In recent days, Bitcoin has struggled with maintaining its upward momentum, facing increasing selling pressure from holders and subsequently dipping to $27,000. This decline was further accelerated by bearish news from the Federal Open Market Committee (FOMC). However, analysts caution that any forthcoming price surge may be short-lived, as short-term holders (STH) are ready to liquidate their positions should Bitcoin turn profitable, potentially bringing a steep drop following a surge.
STH NUPL Approaches Zero
According to on-chain analysis firm CryptoQuant, the Bitcoin ship may soon be navigating through turbulent waters as the Net Unrealized Profit Loss (NUPL) metric for short-term holders (STH) ominously approaches zero. The trend of this critical metric offers an outlook of potential market movements, revealing a scenario where short-term holders might soon be compelled to sell, thereby exerting significant pressure on Bitcoin prices.
The STH NUPL metric provides the financial behavior and potential actions of short-term Bitcoin holders. When the STH NUPL values above 0, it signals that STHs can realize a profit by selling their coins, given that the current market price surpasses the average price at which they acquired their assets. Conversely, values below 0 suggest potential losses for STHs should they decide to sell, as the current market price dips below their average acquisition price.
Recent observations reveal that the STH NUPL is inching closer to zero, currently hovering at -0.024. This scenario suggests that the average acquisition price of assets by the STH cohort is nearly equal to the current market price, indicating a lack of significant unrealized profits or losses for this group. As the Bitcoin price surges and the STH NUPL metric concurrently rises, the market may soon find itself under substantial selling pressure. This level, roaming around the brink of profit and loss, becomes a critical juncture for the market, as numerous participants may seek to lock in profits before the tides turn.
Bitcoin Traders Will Soon Lose Patience
Yesterday, the Federal Open Market Committee (FOMC) indicated a robust stance on its ‘restrictive’ monetary policy in the face of rising inflation. Minutes from the latest meeting reveal a dedication to upholding increasing interest rates for “some time,” or until inflation exhibits signs of decelerating. Subsequent to this announcement, Bitcoin’s price experienced a downturn, dropping to a low of $26,500.
Coinglass data reveals a sharp increase in long-liquidation after Bitcoin dropped from $27K. The amount of long liquidation surpassed $13 million as buyers lost patience. However, as the price is now preparing for a recovery rally following an accumulation near the dip, over $2 million worth of short-positions were liquidated. This suggests a battle between the bulls and bears as sellers are capitalizing near resistance levels and buyers are purchasing Bitcoin at a low price near the dip to ride on a minor upward surge.

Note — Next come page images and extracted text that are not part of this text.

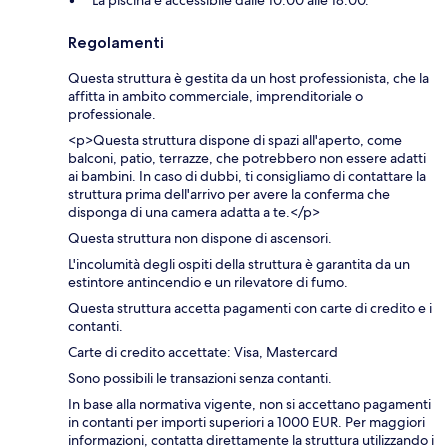
La piscina è accessibile dalle 10:00 alle 18:00.
Regolamenti
Questa struttura è gestita da un host professionista, che la
affitta in ambito commerciale, imprenditoriale o
professionale.
<p>Questa struttura dispone di spazi all'aperto, come
balconi, patio, terrazze, che potrebbero non essere adatti
ai bambini. In caso di dubbi, ti consigliamo di contattare la
struttura prima dell'arrivo per avere la conferma che
disponga di una camera adatta a te.</p>
Questa struttura non dispone di ascensori.
L'incolumità degli ospiti della struttura è garantita da un
estintore antincendio e un rilevatore di fumo.
Questa struttura accetta pagamenti con carte di credito e i
contanti.
Carte di credito accettate: Visa, Mastercard
Sono possibili le transazioni senza contanti.
In base alla normativa vigente, non si accettano pagamenti
in contanti per importi superiori a 1000 EUR. Per maggiori
informazioni, contatta direttamente la struttura utilizzando i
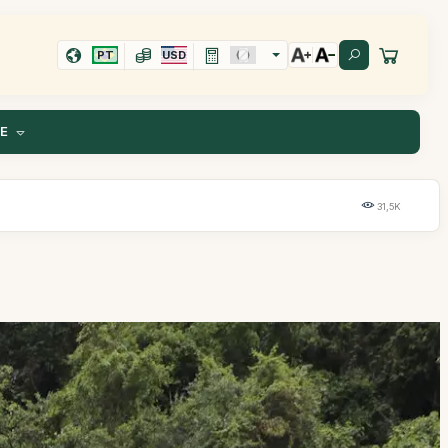
PT
USD
TE
31,5K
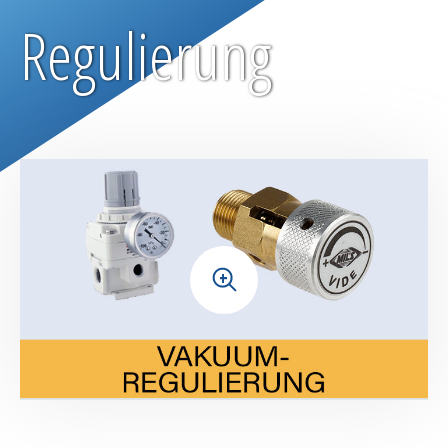
Vakuumfolien
Regulierung
Saugvliese | Glasgewebebänder
Trennfolien
Abreißgewebe
Trennmittel
+
Wärmeschrumpfbare Gewebe & Folien
Wiederverwendbare Silikonmembrane
Trenngewebe /-papiere
Vakuumdichtbänder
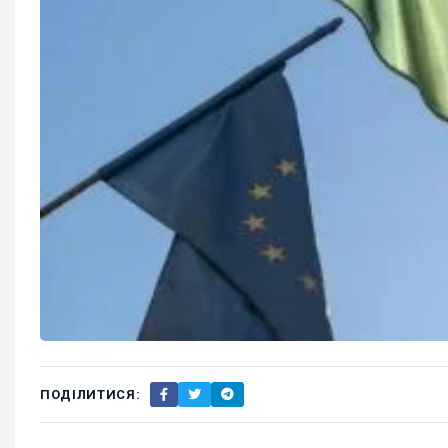
ПОДІЛИТИСЯ:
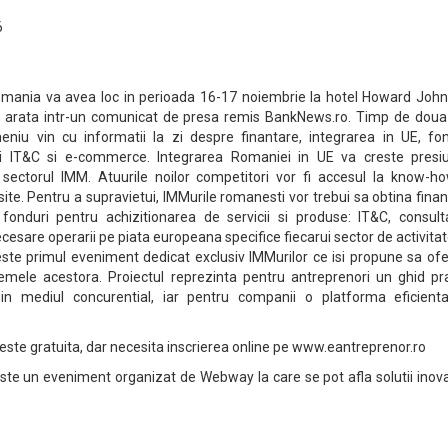
6
omania va avea loc in perioada 16-17 noiembrie la hotel Howard John
e arata intr-un comunicat de presa remis BankNews.ro. Timp de doua 
meniu vin cu informatii la zi despre finantare, integrarea in UE, fon
utii IT&C si e-commerce. Integrarea Romaniei in UE va creste presi
 sectorul IMM. Atuurile noilor competitori vor fi accesul la know-ho
ite. Pentru a supravietui, IMMurile romanesti vor trebui sa obtina fina
fonduri pentru achizitionarea de servicii si produse: IT&C, consult
necesare operarii pe piata europeana specifice fiecarui sector de activitat
te primul eveniment dedicat exclusiv IMMurilor ce isi propune sa ofe
emele acestora. Proiectul reprezinta pentru antreprenori un ghid pra
 in mediul concurential, iar pentru companii o platforma eficient
este gratuita, dar necesita inscrierea online pe www.eantreprenor.ro
te un eveniment organizat de Webway la care se pot afla solutii inova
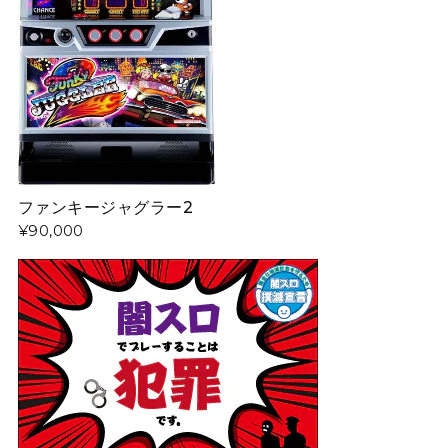
ファンキージャグラー2
¥90,000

Currently, the approach of the STH NUPL towards zero paints a picture of a “balanced” market state for short-term holders, where unrealized profits and losses are minimized, and the average acquisition price of assets aligns with the current market price. However, this balance is fragile and may be disrupted as the STH NUPL ascends above 0, likely triggering a wave of selling pressure from short-term holders looking to capitalize on emerging profit opportunities.
The long/short ratio has surged from its previous level as it hovers around $0.8748. Though the current momentum favors sellers, buyers gained confidence with the recent surge in the ratio. Sellers are now dominating the BTC futures market with 53% positions, and buyers are countering this resistance with 47% long positions.